# Models training
In this notebook we train and analyze LSTM models, compare them and tune them to get the best results. We will work with a small subset due to low hardware availability.

## 0.1 Load variable
This notebook is a direct continuation of data_preprocessing.ipynb. We start by loading the necessary libraries variables from that.

In [38]:
import os
import pickle
import numpy as np
import pandas as pd
import matplotlib.pyplot as plt
from fastdtw import fastdtw
from collections import Counter
from sklearn.cluster import KMeans
from tensorflow.keras.models import Sequential
from tensorflow.keras.layers import LSTM, Dense
from landmarks_augmentator import produce_augmentations

with open('data/landmarks_subset.pkl', 'rb') as file:
    subset_landmarks = pickle.load(file)
for key in list(subset_landmarks.keys()):
    if len(subset_landmarks[key]) == 0:
        del subset_landmarks[key]

data_info = pd.read_csv('data/video_labels.csv',dtype={'video_id': object},index_col=0)
data_info = data_info.loc[data_info.video_id.isin(subset_landmarks.keys())]
subset_words = data_info.loc[data_info.video_id.isin(subset_landmarks.keys()),'word'].unique()
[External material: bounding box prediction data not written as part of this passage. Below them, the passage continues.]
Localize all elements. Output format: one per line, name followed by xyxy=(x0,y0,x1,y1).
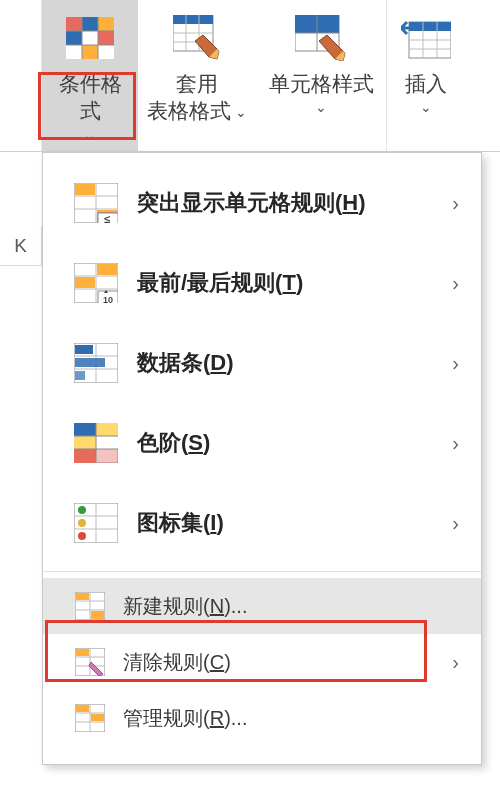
menu-color-scales[interactable]: 色阶(S) › xyxy=(43,403,481,483)
chevron-right-icon: › xyxy=(452,651,459,674)
svg-rect-5 xyxy=(82,31,98,45)
column-header-cell: K xyxy=(0,226,42,266)
svg-rect-87 xyxy=(91,714,104,721)
manage-rules-icon xyxy=(73,701,107,735)
conditional-formatting-icon xyxy=(62,10,118,66)
insert-icon xyxy=(398,10,454,66)
svg-rect-60 xyxy=(96,449,118,463)
menu-item-label: 新建规则(N)... xyxy=(123,593,247,620)
format-as-table-icon xyxy=(169,10,225,66)
svg-point-70 xyxy=(78,532,86,540)
icon-sets-icon xyxy=(73,500,119,546)
svg-rect-43 xyxy=(97,264,117,275)
svg-rect-9 xyxy=(98,45,114,59)
svg-rect-57 xyxy=(74,436,96,449)
menu-separator xyxy=(43,571,481,572)
chevron-right-icon: › xyxy=(452,432,459,455)
svg-point-69 xyxy=(78,519,86,527)
svg-text:10: 10 xyxy=(103,295,113,303)
caret-icon: ⌄ xyxy=(420,99,432,115)
annotation-highlight-1 xyxy=(38,72,136,140)
menu-item-label: 数据条(D) xyxy=(137,348,234,378)
svg-rect-4 xyxy=(66,31,82,45)
svg-rect-56 xyxy=(96,423,118,436)
insert-label: 插入 xyxy=(405,70,447,97)
svg-rect-8 xyxy=(82,45,98,59)
format-as-table-label-bottom: 表格格式 xyxy=(147,97,231,124)
insert-button[interactable]: 插入 ⌄ xyxy=(387,0,457,151)
menu-item-label: 最前/最后规则(T) xyxy=(137,268,303,298)
highlight-cells-icon: ≤ xyxy=(73,180,119,226)
svg-rect-6 xyxy=(98,31,114,45)
caret-icon: ⌄ xyxy=(315,99,327,115)
annotation-highlight-2 xyxy=(45,620,427,682)
svg-rect-52 xyxy=(75,358,105,367)
menu-item-label: 图标集(I) xyxy=(137,508,224,538)
menu-highlight-cells-rules[interactable]: ≤ 突出显示单元格规则(H) › xyxy=(43,163,481,243)
chevron-right-icon: › xyxy=(452,352,459,375)
format-as-table-label-top: 套用 xyxy=(176,70,218,97)
cell-styles-button[interactable]: 单元格样式 ⌄ xyxy=(256,0,386,151)
menu-manage-rules[interactable]: 管理规则(R)... xyxy=(43,690,481,746)
menu-top-bottom-rules[interactable]: 10 最前/最后规则(T) › xyxy=(43,243,481,323)
cell-styles-icon xyxy=(293,10,349,66)
svg-rect-59 xyxy=(74,449,96,463)
svg-text:≤: ≤ xyxy=(104,213,110,223)
svg-rect-86 xyxy=(76,705,89,712)
svg-rect-7 xyxy=(66,45,82,59)
svg-rect-75 xyxy=(76,593,89,600)
chevron-right-icon: › xyxy=(452,512,459,535)
svg-rect-55 xyxy=(74,423,96,436)
chevron-right-icon: › xyxy=(452,272,459,295)
menu-item-label: 管理规则(R)... xyxy=(123,705,247,732)
menu-item-label: 突出显示单元格规则(H) xyxy=(137,188,366,218)
svg-rect-3 xyxy=(98,17,114,31)
svg-point-68 xyxy=(78,506,86,514)
cell-styles-label: 单元格样式 xyxy=(269,70,374,97)
chevron-right-icon: › xyxy=(452,192,459,215)
svg-rect-34 xyxy=(75,184,95,195)
new-rule-icon xyxy=(73,589,107,623)
menu-item-label: 色阶(S) xyxy=(137,428,210,458)
svg-rect-1 xyxy=(66,17,82,31)
svg-rect-53 xyxy=(75,371,85,380)
top-bottom-icon: 10 xyxy=(73,260,119,306)
menu-data-bars[interactable]: 数据条(D) › xyxy=(43,323,481,403)
svg-rect-2 xyxy=(82,17,98,31)
caret-icon: ⌄ xyxy=(235,104,247,120)
svg-rect-15 xyxy=(173,15,213,24)
svg-rect-44 xyxy=(75,277,95,288)
menu-icon-sets[interactable]: 图标集(I) › xyxy=(43,483,481,563)
color-scales-icon xyxy=(73,420,119,466)
svg-rect-51 xyxy=(75,345,93,354)
svg-rect-58 xyxy=(96,436,118,449)
svg-rect-76 xyxy=(91,611,104,619)
format-as-table-button[interactable]: 套用 表格格式 ⌄ xyxy=(138,0,256,151)
ribbon-spacer xyxy=(0,0,42,151)
data-bars-icon xyxy=(73,340,119,386)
POSE = np.hstack((np.ones(33), np.zeros(21+21+468))) == 1
LH = np.hstack((np.zeros(33), np.ones(21), np.zeros(21+468))) == 1
RH = np.hstack((np.zeros(33+21), np.ones(21), np.zeros(468))) == 1
FACE = np.hstack((np.zeros(33+21+21), np.ones(468))) == 1

## 0.2 Test-train split

List of hyperparameters:
- **Dimensions** Check wether 3D is significanly more sufficient than 2D
- **Face landmarks** Do the face landmarks contribute much? If yes, how many of them should we take?


In [39]:
PICKED_FRAMES = 24 # min([len(video) for video in landmarks.values()])
DIMENSTIONS = 3
USE_AUGMENTATIONS = True# Use augmented videos
    

In [None]:
#train_signer_ids = [118, 31, 59, 11, 115, 94, 6, 21, 10, 38, 56, 41, 4, 45, 32, 46, 13,
#                    42, 39, 17, 89, 60, 35, 15, 3, 92, 93, 34, 107, 28, 99, 37, 8, 97,
#                    70, 19, 91, 106, 63, 29, 26, 117, 66, 119, 50, 103, 120, 95, 78, 27,
#                    108, 57, 53, 75, 104, 43, 40, 77, 1, 33, 22, 105, 48, 73, 23]
#val_signer_ids = [2, 52, 12, 98, 88]
#test_signer_ids = [59, 115, 90, 4, 116, 100, 101, 102, 96, 90]
#
#num_of_words = data_info[data_info["word"].isin(subset_words)]["word"].nunique()
#subset_data = data_info[data_info["word"].isin(subset_words)]
#subset_train_data = subset_data[subset_data["signer_id"].isin(train_signer_ids)]
#subset_test_data = subset_data[subset_data["signer_id"].isin(val_signer_ids)]
#subset_validation_data = subset_data[subset_data["signer_id"].isin(test_signer_ids)]
#
#print(f"subset train data count: {len(subset_train_data)}")
#print(f"subset test data count: {len(subset_test_data)}")
#print(f"subset validation data count: {len(subset_validation_data)}")
#print(f"num of words: {num_of_words}")

In [40]:
# train, val, and test as given by the data authors, should find a better split
train_ids = list(data_info.loc[data_info.split=='train','video_id'])
validation_ids = list(data_info.loc[data_info.split=='val','video_id'])
test_ids = list(data_info.loc[data_info.split=='test','video_id'])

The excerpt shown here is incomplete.